#64 JC4: End of 2025 Journal Club

This week we drop a journal club extravaganza! Should we do away with the A-Line? Is Bicarb a sure-fire way to treat metabolic acidosis in the setting of AKI? What about selective decontamination and all that capillary refill business!? We tackle all these topics through thoughtful journal discussion, provide our $0.02 and a little witty repartee, of course!Check it out and let us know what you think!

BICAR-ICU-2

  • Findings:

    • 627 critically ill pts with pH ≤7.20 + KDIGO 2–3 AKI. Bicarb titrated to pH ≥7.30 vs usual care.
      No difference in 90-day mortality: 62.1% vs 61.7% (absolute +0.4%, 95% CI −7.2 to +8.0; HR 0.97 [0.80–1.19]).

    • A robust reduction in KRT use: 35% vs 50% (absolute −15.5%, HR 0.59 [0.46–0.75]) and delayed time to dialysis (31 h vs 16 h). MAKE90 similar.
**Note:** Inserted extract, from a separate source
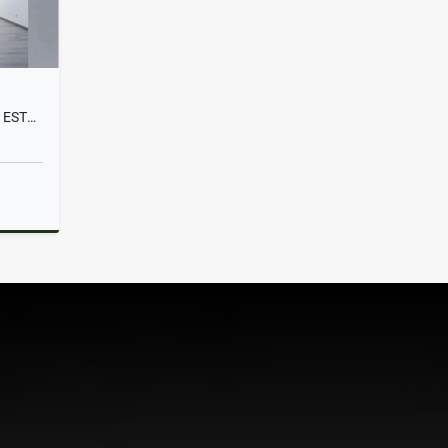
APARTAMENTO EN VENTA PARA ESTRENAR LAS PALMAS EL POBLADO
Venta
    • Fewer bloodstream infections with bicarbonate (4% vs 9%). No major safety signal despite slightly increased early fluid load.

  • Context:

    • BICAR-ICU (2018) showed no overall benefit but a possible signal in the AKI subgroup. BICARICU-2 prospectively tested that subgroup and confirmed less KRT, but no survival benefit. Aligns with modern delayed-KRT strategies (AKIKI / IDEAL-ICU).

  • Criticisms:

    • Open-label → may influence clinician behavior, including when to start KRT.

    • Considerable crossover (~15–20% of controls received bicarb) → biases toward no mortality difference.

    • Powered for a very large 10% mortality reduction; observed rates likely made the study underpowered for smaller benefits.

    • Entirely French ICUs → KRT thresholds and practice patterns may differ internationally.


EVERDAC

  • Findings:

    • 1,000 ICU pts with early shock (mostly septic; ~90% on vasopressors). Early art-line placement vs noninvasive BP monitoring.

    • 28- and 90-day mortalities were very similar (34.3% vs 36.9%), meeting noninferiority criteria. Organ-support outcomes, ventilator-free days, and RRT use were likewise comparable.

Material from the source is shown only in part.